Can the heart be hacked? Experts find 8,000 security flaws in pacemaker software
Security research firm WhiteScope carried out the assessment on implantable cardiac devices, physician programmers and home monitoring devices for four major manufacturers.
The researchers found a worrying consistency across all vendors, highlighting inherent system weaknesses in file system encryption and storage of unencrypted patient data.
The report notes that pacemaker security faces “some serious challenges”.
The recent WannaCry ransomware attack, which reportedly infected a medical device in a US hospital as well as medical services in the US and the UK, once again highlighted the potential implications of software vulnerabilities in the health sector.
The new study builds on earlier research which raised concerns over security flaws in cardiac devices such as the implantable cardioverter defibrillator (ICD) and the pacemaker, with WhiteScope researchers easily able to obtain subsystems for the four major vendors through public auction sites such as Ebay.
One particular concern is the use of third party components, software that is sold by a company other than the original vendor. These components often have vulnerabilities that go unpatched.
The report notes that as home monitoring devices receive updates to their permanent software, or firmware, via the patient support network, “the potential exists to perform a man-in-the-middle attack and issue counterfeit firmware” to the devices.
A total of more than 8,000 vulnerabilities in third party components were identified across the four manufacturers.
“Given the commonality of the findings across different vendors, identification of implementation vulnerabilities as to any one vendor may expose those same vulnerabilities in other vendors and should be considered carefully before public disclosure,” the report warns.
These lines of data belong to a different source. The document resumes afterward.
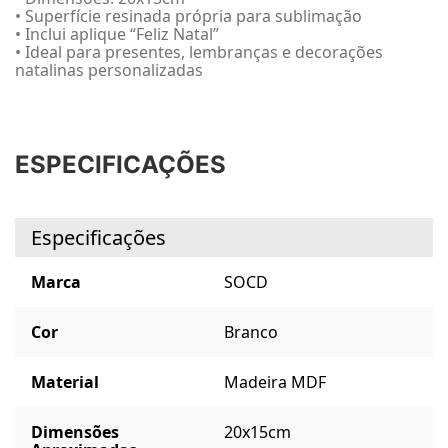
• Superfície resinada própria para sublimação
• Inclui aplique “Feliz Natal”
• Ideal para presentes, lembranças e decorações
natalinas personalizadas
ESPECIFICAÇÕES
Especificações
Marca
SOCD
Cor
Branco
Material
Madeira MDF
Dimensões
20x15cm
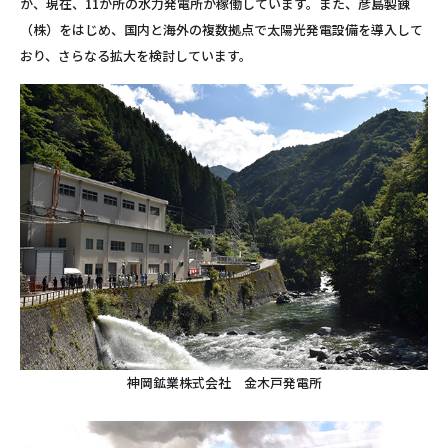
が、現在、11か所の水力発電所が稼働しています。また、彦島製錬
（株）をはじめ、国内と海外の複数拠点で太陽光発電設備を導入して
おり、さらなる拡大を検討しています。
神岡鉱業株式会社 金木戸発電所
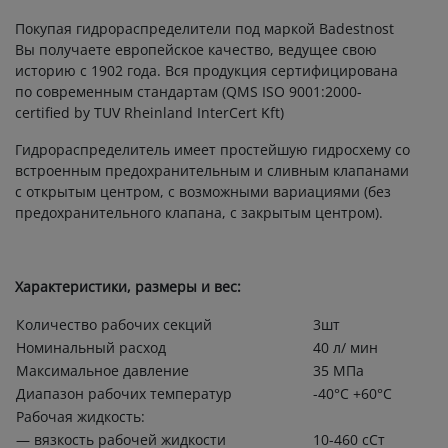
Покупая гидрораспределители под маркой Badestnost
Вы получаете европейское качество, ведущее свою
историю с 1902 года. Вся продукция сертифицирована
по современным стандартам (QMS ISO 9001:2000-
certified by TUV Rheinland InterCert Kft)
Гидрораспределитель имеет простейшую гидросхему со
встроенным предохранительным и сливным клапанами
с открытым центром, с возможными вариациями (без
предохранительного клапана, с закрытым центром).
Характеристики, размеры и вес:
Количество рабочих секций
3шт
Номинальный расход
40 л/ мин
Максимальное давление
35 МПа
Диапазон рабочих температур
-40°C +60°C
Рабочая жидкость:
— вязкость рабочей жидкости
10-460 сСт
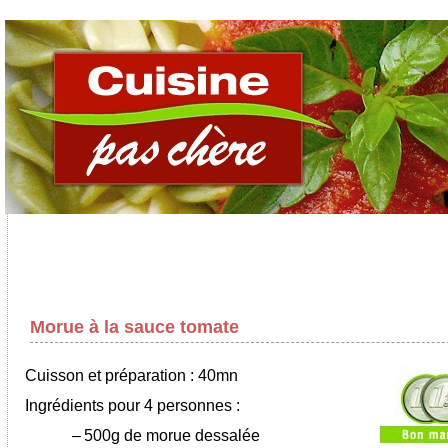
Morue à la sauce tomate
Cuisson et préparation : 40mn
Ingrédients pour 4 personnes :
–
500g de morue dessalée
The system used in diagnosis and programming the cardiac implants, which uses removable media/hard-drives, is also at risk from hackers who could extract the file system, according to the report.
The study recommends vendors evaluate their systems and put effective security controls in place. It suggests techniques such as firmware packing, obfuscation and encryption would make it much more difficult to reverse engineer firmware.
In 2013 the US Food and Drug Administration (FDA) published guidelines highlighting the security loopholes in various medical devices connected to the internet.
In 2012, the late New Zealand Black Hat hacker Barnaby Jack famously demonstrated hacking a pacemaker to deliver a deadly electric shock at the BreakPoint security conference in Melbourne.